Ils ont trouvé un travail là où ils s'y attendaient le moins

« J'ai trouvé un travail d'une manière inattendue » Témoignages

S’inscrire sur une plateforme de recrutement, envoyer son CV en répondant à une offre postée sur les réseaux sociaux ou via le site web d’une entreprise, utiliser les tuyaux de sa famille, de ses amis ou de ses connaissances. Voici quelques-unes des méthodes qui ont fait leurs preuves pour trouver un emploi. Tout le monde les connaît, mais il y a peut-être mieux pour sortir du lot. Pour ça, il faut constamment être sur le qui-vive car, parfois, les opportunités apparaissent là où on les attend le moins et souvent, le hasard fait bien les choses. Voici l’histoire de quatre jeunes professionnels qui ont trouvé du travail en suivant des pistes peu conventionnelles et commencé des aventures professionnelles complètement improbables.

Le coup de foudre

Dîner improvisé à Madrid, verres de vins et sourires : c’est dans ce cadre informel et amical que Laia a réussi à décrocher le boulot qu’elle n’espérait plus. Avant cette rencontre professionnelle fortuite, cette journaliste et anthropologue de Barcelone, a longtemps travaillé dans le secteur tertiaire, puis dans les droits de l’homme. Elle coordonnait depuis quelques années des équipes pour une institution internationale d’aide humanitaire, et brutalement, tout s’est arrêté. « Je venais de finir mon contrat… On m’avait dit qu’il serait renouvelé, mais rien de tout cela ne s’est finalement produit. Ça a été un vrai coup de massue parce que je tenais beaucoup à ce boulot. J’ai donc rapidement commencé à consulter des offres pour rebondir mais rien ne retenait mon attention et cela impactait mon moral… », explique Laia. Pour lui changer les idées, des amis l’invitent à passer le week-end à Madrid. « J’étais assez pessimiste et je n’avais pas envie de dépenser de l’argent, se souvient-elle. Mais ma sœur, qui habite à Madrid, a fini par me convaincre. »

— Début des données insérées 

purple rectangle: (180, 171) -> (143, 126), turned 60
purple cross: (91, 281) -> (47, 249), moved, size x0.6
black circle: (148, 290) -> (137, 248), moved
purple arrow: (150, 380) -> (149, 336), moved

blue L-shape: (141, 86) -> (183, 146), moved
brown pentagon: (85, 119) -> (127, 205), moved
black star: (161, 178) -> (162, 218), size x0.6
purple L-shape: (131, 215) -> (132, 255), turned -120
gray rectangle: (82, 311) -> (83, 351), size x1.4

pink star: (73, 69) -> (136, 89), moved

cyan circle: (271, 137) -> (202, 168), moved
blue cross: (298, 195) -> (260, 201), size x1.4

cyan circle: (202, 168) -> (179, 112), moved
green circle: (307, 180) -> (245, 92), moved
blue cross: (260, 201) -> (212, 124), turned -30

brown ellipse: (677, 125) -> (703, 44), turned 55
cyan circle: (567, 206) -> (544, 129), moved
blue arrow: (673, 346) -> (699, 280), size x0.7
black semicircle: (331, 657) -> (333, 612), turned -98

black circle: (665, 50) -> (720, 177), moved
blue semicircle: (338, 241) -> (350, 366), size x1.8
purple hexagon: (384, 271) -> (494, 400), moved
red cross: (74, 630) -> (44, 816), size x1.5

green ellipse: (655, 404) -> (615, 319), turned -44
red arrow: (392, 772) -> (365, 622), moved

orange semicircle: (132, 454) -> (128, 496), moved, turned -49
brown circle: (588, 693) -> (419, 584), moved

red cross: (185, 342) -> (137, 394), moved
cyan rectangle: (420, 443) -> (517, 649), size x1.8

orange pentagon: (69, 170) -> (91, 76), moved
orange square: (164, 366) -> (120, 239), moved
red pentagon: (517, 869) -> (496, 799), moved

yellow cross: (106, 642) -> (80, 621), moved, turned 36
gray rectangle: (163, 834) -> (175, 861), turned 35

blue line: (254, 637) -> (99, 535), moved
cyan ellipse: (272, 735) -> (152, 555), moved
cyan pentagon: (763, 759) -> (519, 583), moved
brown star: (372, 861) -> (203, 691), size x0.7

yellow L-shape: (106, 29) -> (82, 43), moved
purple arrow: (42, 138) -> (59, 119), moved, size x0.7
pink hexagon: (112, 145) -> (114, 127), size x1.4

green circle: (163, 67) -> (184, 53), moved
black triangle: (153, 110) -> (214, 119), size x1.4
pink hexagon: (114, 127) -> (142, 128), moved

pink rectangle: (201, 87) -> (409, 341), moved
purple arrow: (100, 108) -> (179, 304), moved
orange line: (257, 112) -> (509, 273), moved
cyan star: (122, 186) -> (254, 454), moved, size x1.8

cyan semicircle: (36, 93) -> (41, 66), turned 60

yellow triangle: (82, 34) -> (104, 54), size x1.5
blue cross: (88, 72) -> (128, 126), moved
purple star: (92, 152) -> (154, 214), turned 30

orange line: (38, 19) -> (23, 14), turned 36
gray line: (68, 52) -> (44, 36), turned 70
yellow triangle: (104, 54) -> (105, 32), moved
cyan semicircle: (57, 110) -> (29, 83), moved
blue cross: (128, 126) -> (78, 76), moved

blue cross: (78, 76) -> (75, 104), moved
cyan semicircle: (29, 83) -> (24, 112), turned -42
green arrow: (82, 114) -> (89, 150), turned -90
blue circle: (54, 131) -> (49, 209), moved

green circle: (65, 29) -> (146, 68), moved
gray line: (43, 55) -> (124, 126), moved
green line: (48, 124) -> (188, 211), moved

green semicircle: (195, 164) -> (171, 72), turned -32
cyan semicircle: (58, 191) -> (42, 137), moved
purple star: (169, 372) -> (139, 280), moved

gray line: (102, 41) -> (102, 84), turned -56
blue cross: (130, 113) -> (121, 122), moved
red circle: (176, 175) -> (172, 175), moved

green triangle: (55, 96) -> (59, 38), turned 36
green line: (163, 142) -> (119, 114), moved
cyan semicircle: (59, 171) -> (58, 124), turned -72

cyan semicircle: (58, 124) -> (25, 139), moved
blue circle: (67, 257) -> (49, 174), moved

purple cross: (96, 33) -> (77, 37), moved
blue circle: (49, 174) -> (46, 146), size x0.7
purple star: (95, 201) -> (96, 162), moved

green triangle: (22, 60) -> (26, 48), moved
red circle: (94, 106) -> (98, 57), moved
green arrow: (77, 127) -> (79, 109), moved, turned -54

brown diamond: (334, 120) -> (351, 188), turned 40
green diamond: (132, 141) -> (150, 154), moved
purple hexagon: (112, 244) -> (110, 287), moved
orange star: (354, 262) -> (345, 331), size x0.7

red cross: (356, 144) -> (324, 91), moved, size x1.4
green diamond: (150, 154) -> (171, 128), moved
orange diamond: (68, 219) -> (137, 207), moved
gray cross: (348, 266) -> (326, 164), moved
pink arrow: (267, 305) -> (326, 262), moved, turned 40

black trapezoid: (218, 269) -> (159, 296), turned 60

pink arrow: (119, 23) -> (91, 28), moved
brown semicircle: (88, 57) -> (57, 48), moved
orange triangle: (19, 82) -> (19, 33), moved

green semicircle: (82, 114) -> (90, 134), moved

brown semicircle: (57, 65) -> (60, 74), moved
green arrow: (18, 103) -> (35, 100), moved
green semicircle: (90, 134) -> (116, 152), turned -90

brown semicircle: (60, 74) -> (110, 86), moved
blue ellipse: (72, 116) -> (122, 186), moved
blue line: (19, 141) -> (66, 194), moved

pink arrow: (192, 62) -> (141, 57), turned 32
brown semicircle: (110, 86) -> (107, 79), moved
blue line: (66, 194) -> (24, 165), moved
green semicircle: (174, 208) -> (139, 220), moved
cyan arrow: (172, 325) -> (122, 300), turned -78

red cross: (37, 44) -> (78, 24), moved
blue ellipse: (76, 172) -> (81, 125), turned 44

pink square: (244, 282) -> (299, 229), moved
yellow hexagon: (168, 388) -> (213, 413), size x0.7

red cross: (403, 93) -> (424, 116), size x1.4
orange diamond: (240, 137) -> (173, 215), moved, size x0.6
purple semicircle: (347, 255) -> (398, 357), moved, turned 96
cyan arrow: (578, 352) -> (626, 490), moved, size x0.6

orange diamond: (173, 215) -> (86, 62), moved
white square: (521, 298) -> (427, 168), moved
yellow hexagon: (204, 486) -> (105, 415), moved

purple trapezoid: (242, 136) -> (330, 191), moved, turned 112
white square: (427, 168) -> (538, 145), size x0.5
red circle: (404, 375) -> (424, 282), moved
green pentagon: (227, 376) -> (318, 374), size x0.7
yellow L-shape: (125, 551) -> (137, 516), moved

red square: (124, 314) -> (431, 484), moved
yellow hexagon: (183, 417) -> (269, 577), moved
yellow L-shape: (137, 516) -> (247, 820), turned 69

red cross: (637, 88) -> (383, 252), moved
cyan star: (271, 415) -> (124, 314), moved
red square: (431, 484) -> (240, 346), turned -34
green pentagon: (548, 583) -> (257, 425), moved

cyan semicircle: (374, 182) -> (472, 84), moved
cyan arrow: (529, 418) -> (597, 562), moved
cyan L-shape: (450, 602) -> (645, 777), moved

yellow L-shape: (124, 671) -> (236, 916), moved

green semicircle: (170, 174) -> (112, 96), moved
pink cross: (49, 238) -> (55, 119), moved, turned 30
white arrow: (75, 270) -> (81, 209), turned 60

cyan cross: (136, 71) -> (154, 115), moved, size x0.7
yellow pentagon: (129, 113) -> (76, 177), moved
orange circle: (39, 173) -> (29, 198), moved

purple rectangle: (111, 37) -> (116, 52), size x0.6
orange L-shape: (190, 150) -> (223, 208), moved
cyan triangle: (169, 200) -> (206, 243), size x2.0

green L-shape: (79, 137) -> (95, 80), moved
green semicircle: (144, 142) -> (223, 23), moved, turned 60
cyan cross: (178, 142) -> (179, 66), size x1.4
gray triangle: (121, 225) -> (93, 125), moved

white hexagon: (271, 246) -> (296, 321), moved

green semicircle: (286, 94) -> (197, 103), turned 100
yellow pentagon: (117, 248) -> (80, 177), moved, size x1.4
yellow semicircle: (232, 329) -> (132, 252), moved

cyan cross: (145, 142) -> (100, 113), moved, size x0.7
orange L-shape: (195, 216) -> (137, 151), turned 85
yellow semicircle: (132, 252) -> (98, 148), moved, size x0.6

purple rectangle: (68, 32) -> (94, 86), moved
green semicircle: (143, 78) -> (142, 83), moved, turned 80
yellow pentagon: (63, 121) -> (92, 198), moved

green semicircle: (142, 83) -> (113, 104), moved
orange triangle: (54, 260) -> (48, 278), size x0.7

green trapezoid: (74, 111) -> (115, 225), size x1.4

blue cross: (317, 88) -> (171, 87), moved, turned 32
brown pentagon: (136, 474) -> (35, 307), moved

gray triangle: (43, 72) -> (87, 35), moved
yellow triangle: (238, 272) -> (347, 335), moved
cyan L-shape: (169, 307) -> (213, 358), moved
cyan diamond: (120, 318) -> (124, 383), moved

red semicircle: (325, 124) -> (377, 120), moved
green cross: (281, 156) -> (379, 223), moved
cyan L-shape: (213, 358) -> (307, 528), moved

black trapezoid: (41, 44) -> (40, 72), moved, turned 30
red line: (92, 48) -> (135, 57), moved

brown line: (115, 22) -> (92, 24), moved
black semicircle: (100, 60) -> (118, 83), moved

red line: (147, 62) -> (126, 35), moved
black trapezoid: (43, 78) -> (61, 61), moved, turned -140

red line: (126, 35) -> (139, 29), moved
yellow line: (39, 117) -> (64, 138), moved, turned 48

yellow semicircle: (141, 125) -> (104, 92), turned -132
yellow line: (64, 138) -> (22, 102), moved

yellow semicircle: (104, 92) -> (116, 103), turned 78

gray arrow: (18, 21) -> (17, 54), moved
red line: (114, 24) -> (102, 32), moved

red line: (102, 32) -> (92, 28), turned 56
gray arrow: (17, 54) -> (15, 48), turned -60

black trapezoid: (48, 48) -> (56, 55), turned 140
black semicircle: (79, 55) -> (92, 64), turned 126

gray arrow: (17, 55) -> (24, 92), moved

Une fois sur place, Laia profite de sa visite pour se greffer aux bons plans de sa sœur. Au programme : un dîner avec sa cheffe, responsable dans un studio de design stratégique, et une autre de ses collègues. « On venait de se rencontrer, mais on aurait dit un dîner entre amies. Nous avons beaucoup ri et échangé à propos d’expériences personnelles sans jamais évoquer le travail. C’était une super soirée ! », raconte-t-elle. Le lundi suivant, de retour à Barcelone, elle reçoit un coup de fil : « C’est un peu comme si, juste après avoir fait ma connaissance, la cheffe de ma sœur avait cogité pour finalement se rendre compte que je collais au profil qu’elle et son équipe recherchaient activement depuis un petit bout de temps : quelqu’un qui a de bonnes compétences en communication et qui serait capable de mener des recherches anthropologiques », explique-t-elle.

Laia s’empresse alors de lui envoyer son CV et sa lettre de motivation : le processus de sélection pouvait commencer. Deux entretiens, une phase de négociation, et le tour était joué ! « La cheffe a tout de même souhaité me revoir pour s’assurer qu’il ne s’agissait pas juste d’un coup de foudre amical… et c’est bien normal ». Deux mois plus tard, Laia déménageait à Madrid. « Si j’avais vu une offre dans un studio de design lorsque j’étais encore en recherches, je me serais certainement dit que mon parcours ne collait pas et je n’aurais jamais postulé. Et pourtant, j’ai passé deux ans dans cette entreprise et j’ai énormément appris, reconnaît-elle. En fait, ce dîner a enlevé la pression qu’il y aurait eu en entretien. Je pouvais être moi-même : le cadre idéal pour que tout se passe bien et spontanément. Et je crois que c’est ce qui m’a aidée. En plus, j’ai pu faire la connaissance de ma cheffe dans une ambiance plus informelle, j’ai ainsi établi une relation cordiale avec elle dès le début, en la respectant en tant que professionnelle bien sûr, mais sans la redouter non plus ! »

« Ce dîner a enlevé la pression qu’il y aurait eu en entretien. Je pouvais être moi-même : le cadre idéal pour que tout se passe bien et spontanément. Et je crois que c’est ce qui m’a aidée. » Laia

Soigner son carnet d’adresses

Lorsqu’on recherche un job, le networking, c’est le nerf de la guerre. Mais on a bien souvent tendance à l’oublier…

En parallèle de ses études à l’université, Nacho a travaillé pendant un an pour un journal local. À son départ, il a gardé un contact régulier avec un membre de l’entreprise. Il n’était pas son manager direct, mais gérait un groupe de communication qui représentait divers médias.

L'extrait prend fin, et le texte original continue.